[Data items]
________________________________________
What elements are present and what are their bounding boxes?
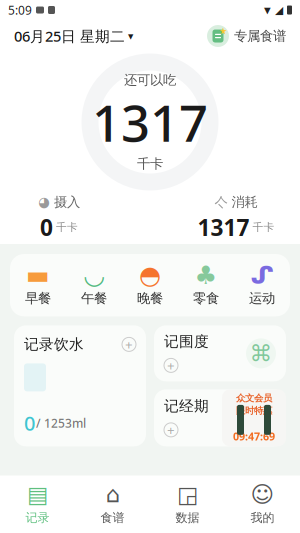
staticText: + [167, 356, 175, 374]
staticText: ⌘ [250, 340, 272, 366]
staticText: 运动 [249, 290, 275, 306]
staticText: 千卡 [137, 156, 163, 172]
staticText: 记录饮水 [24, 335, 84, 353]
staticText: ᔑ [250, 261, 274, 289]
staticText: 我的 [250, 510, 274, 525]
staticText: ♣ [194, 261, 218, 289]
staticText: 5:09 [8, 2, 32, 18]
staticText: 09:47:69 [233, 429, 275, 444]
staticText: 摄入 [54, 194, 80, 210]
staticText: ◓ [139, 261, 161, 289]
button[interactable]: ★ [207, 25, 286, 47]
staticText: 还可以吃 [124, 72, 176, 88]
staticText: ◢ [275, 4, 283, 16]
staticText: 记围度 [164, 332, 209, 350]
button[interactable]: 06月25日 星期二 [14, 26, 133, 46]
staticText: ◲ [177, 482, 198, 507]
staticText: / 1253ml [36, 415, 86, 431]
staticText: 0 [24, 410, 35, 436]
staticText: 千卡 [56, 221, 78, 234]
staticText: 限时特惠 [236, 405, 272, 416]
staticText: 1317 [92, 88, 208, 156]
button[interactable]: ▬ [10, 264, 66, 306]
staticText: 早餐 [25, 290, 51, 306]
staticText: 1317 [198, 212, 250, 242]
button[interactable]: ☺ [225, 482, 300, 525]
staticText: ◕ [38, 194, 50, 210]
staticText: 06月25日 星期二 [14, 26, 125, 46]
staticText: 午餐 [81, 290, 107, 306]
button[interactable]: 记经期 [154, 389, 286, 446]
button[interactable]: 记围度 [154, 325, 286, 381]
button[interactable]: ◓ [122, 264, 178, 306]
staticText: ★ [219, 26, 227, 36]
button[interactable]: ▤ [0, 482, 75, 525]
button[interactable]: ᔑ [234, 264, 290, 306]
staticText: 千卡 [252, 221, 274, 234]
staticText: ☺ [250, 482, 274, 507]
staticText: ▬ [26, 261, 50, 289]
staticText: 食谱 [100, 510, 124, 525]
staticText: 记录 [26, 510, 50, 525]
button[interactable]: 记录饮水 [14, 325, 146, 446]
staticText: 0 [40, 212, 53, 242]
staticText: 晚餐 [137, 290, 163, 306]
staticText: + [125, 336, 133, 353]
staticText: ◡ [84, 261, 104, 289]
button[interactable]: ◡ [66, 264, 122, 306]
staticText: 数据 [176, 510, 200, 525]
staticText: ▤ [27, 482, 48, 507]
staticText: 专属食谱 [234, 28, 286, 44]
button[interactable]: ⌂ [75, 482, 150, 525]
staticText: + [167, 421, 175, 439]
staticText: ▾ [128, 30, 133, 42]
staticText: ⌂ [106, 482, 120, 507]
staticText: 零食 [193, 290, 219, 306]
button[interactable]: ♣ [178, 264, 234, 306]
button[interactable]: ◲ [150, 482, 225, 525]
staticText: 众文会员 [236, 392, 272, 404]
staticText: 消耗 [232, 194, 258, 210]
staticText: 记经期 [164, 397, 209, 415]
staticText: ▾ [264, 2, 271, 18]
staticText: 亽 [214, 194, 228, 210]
________________________________________
▸ **Exercise goal**: The task calls for all records to be set down precisely, excluding any images.

▸ **Your response**:
What elements are present and what are their bounding boxes?
staticText: + [167, 356, 175, 374]
staticText: ⌘ [250, 340, 272, 366]
staticText: 运动 [249, 290, 275, 306]
staticText: 千卡 [137, 156, 163, 172]
staticText: 记录饮水 [24, 335, 84, 353]
staticText: ᔑ [250, 261, 274, 289]
staticText: 我的 [250, 510, 274, 525]
staticText: ♣ [194, 261, 218, 289]
staticText: 5:09 [8, 2, 32, 18]
staticText: 09:47:69 [233, 429, 275, 444]
staticText: 摄入 [54, 194, 80, 210]
staticText: ◓ [139, 261, 161, 289]
button[interactable]: ★ [207, 25, 286, 47]
staticText: 还可以吃 [124, 72, 176, 88]
staticText: ◢ [275, 4, 283, 16]
staticText: 记围度 [164, 332, 209, 350]
button[interactable]: 06月25日 星期二 [14, 26, 133, 46]
staticText: ◲ [177, 482, 198, 507]
staticText: / 1253ml [36, 415, 86, 431]
staticText: 0 [24, 410, 35, 436]
staticText: 千卡 [56, 221, 78, 234]
staticText: 限时特惠 [236, 405, 272, 416]
staticText: 1317 [92, 88, 208, 156]
button[interactable]: ▬ [10, 264, 66, 306]
staticText: 早餐 [25, 290, 51, 306]
staticText: 1317 [198, 212, 250, 242]
button[interactable]: ☺ [225, 482, 300, 525]
staticText: ◕ [38, 194, 50, 210]
staticText: 06月25日 星期二 [14, 26, 125, 46]
staticText: 午餐 [81, 290, 107, 306]
button[interactable]: 记经期 [154, 389, 286, 446]
button[interactable]: 记围度 [154, 325, 286, 381]
button[interactable]: ◓ [122, 264, 178, 306]
staticText: ★ [219, 26, 227, 36]
button[interactable]: ▤ [0, 482, 75, 525]
button[interactable]: ᔑ [234, 264, 290, 306]
staticText: 千卡 [252, 221, 274, 234]
staticText: ☺ [250, 482, 274, 507]
staticText: ▬ [26, 261, 50, 289]
staticText: 食谱 [100, 510, 124, 525]
staticText: 记录 [26, 510, 50, 525]
button[interactable]: 记录饮水 [14, 325, 146, 446]
staticText: 0 [40, 212, 53, 242]
staticText: 晚餐 [137, 290, 163, 306]
staticText: + [125, 336, 133, 353]
staticText: ◡ [84, 261, 104, 289]
button[interactable]: ◡ [66, 264, 122, 306]
staticText: 数据 [176, 510, 200, 525]
staticText: ▤ [27, 482, 48, 507]
staticText: 专属食谱 [234, 28, 286, 44]
button[interactable]: ⌂ [75, 482, 150, 525]
staticText: + [167, 421, 175, 439]
staticText: ▾ [128, 30, 133, 42]
staticText: ⌂ [106, 482, 120, 507]
staticText: 零食 [193, 290, 219, 306]
button[interactable]: ♣ [178, 264, 234, 306]
button[interactable]: ◲ [150, 482, 225, 525]
staticText: 众文会员 [236, 392, 272, 404]
staticText: 消耗 [232, 194, 258, 210]
staticText: 记经期 [164, 397, 209, 415]
staticText: ▾ [264, 2, 271, 18]
staticText: 亽 [214, 194, 228, 210]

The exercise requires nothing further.